Scan the records for the string "علوم" and state how many lines contain it, using the number alone.

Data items
[Start of section]

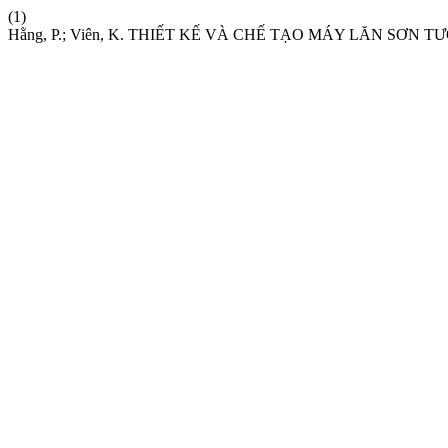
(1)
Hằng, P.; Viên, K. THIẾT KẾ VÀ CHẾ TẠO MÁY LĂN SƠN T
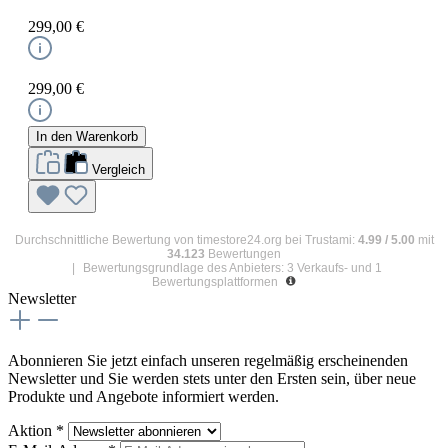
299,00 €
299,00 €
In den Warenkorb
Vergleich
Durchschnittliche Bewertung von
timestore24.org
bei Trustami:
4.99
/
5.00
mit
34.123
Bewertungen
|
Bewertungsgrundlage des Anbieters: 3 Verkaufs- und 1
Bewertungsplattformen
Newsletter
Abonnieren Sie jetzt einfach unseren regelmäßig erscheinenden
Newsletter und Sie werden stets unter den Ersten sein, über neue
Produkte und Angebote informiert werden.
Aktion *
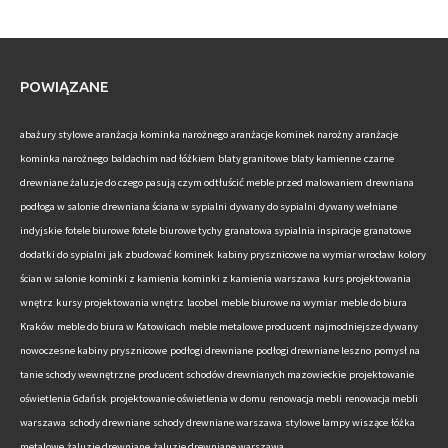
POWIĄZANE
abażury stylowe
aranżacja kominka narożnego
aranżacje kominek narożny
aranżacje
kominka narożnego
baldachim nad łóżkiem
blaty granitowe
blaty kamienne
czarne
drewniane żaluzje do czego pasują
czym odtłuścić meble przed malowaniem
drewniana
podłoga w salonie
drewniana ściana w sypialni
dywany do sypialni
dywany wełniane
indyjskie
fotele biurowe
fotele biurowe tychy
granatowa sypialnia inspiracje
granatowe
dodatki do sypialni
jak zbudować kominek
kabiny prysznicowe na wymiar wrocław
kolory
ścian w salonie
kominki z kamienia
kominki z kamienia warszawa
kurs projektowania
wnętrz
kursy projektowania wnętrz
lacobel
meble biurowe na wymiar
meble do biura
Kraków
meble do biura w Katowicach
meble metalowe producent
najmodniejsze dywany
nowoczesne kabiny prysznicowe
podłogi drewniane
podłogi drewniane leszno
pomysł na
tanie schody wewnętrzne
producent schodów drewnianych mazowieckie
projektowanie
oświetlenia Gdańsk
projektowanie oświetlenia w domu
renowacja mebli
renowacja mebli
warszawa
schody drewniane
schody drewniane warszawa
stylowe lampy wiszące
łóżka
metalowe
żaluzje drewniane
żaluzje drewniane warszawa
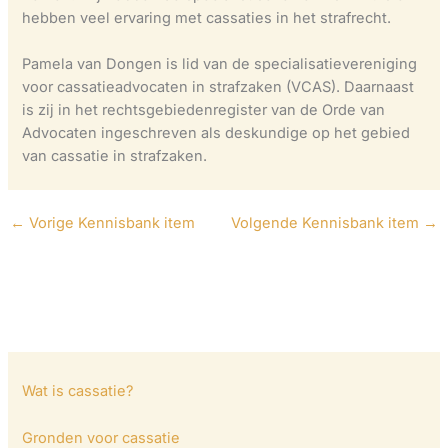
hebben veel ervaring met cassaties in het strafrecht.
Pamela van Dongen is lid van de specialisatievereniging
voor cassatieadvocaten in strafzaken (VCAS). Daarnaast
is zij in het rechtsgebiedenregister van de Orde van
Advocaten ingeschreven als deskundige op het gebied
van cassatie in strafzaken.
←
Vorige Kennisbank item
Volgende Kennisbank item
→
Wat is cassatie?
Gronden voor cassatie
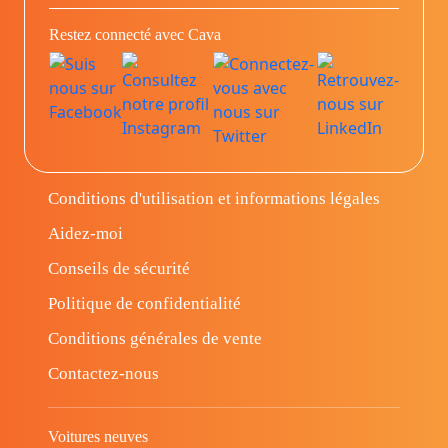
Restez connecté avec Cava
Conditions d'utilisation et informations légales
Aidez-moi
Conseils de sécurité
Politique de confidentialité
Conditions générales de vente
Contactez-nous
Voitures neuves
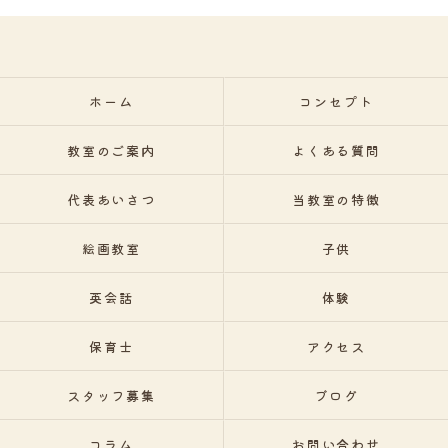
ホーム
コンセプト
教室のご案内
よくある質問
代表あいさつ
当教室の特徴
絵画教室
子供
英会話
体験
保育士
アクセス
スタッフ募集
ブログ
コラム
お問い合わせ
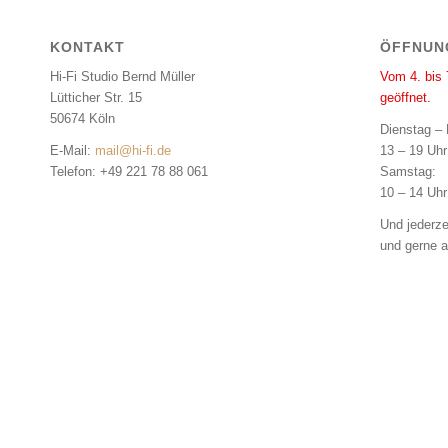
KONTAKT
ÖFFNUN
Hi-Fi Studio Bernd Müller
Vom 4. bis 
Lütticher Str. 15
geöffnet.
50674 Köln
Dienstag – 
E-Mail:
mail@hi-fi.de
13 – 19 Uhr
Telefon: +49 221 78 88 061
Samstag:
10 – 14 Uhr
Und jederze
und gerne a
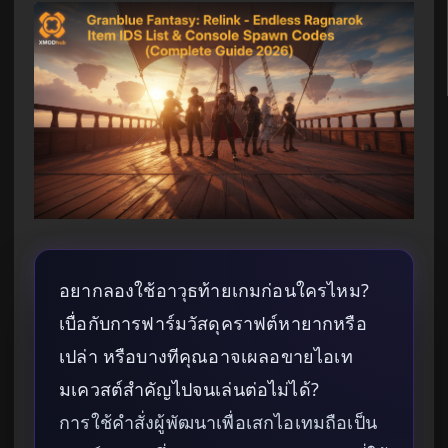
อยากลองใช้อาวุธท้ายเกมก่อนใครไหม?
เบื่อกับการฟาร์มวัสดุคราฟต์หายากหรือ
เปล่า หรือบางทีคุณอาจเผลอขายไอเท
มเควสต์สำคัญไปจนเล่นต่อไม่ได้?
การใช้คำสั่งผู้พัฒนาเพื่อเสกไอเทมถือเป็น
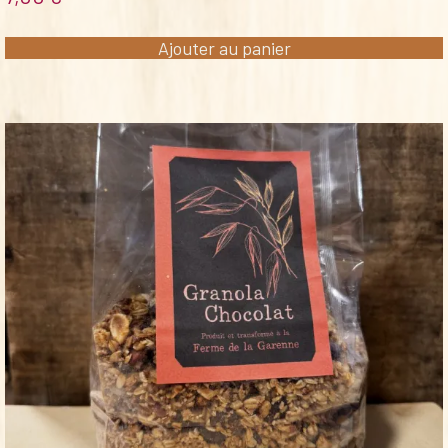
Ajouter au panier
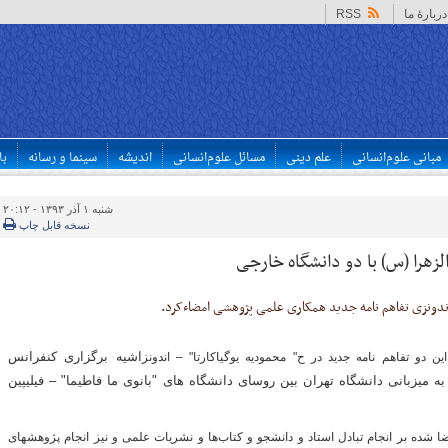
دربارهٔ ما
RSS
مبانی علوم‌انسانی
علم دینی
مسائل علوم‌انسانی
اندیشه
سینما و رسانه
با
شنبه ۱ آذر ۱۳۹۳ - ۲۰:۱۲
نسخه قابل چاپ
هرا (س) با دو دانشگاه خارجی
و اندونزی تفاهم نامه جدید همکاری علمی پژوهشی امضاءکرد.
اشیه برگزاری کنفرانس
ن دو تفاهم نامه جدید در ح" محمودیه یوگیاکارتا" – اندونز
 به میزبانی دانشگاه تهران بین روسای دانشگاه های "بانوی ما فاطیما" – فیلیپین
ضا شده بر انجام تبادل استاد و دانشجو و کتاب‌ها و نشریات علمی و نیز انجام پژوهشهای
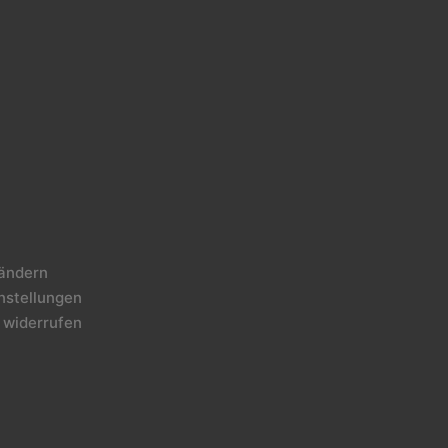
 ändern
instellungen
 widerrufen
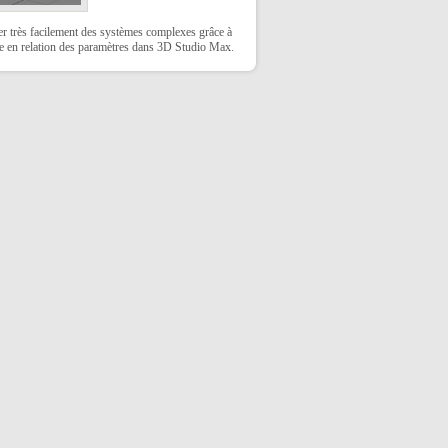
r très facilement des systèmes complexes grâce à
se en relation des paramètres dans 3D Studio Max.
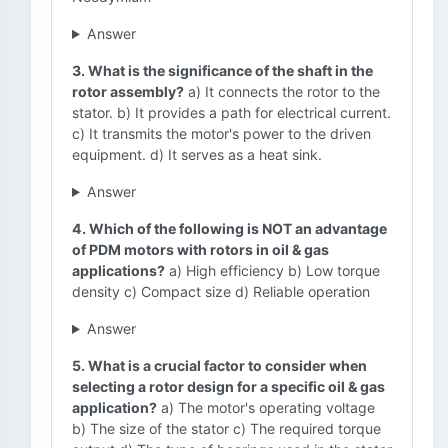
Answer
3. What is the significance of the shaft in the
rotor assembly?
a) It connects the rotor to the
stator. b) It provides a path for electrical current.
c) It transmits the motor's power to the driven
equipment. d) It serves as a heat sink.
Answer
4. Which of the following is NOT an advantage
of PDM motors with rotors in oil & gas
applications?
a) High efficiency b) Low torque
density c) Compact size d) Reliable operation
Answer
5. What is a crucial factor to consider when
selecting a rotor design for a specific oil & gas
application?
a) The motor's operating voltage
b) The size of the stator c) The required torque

[End of section]

**SOLUTION TO THIS TASK**
2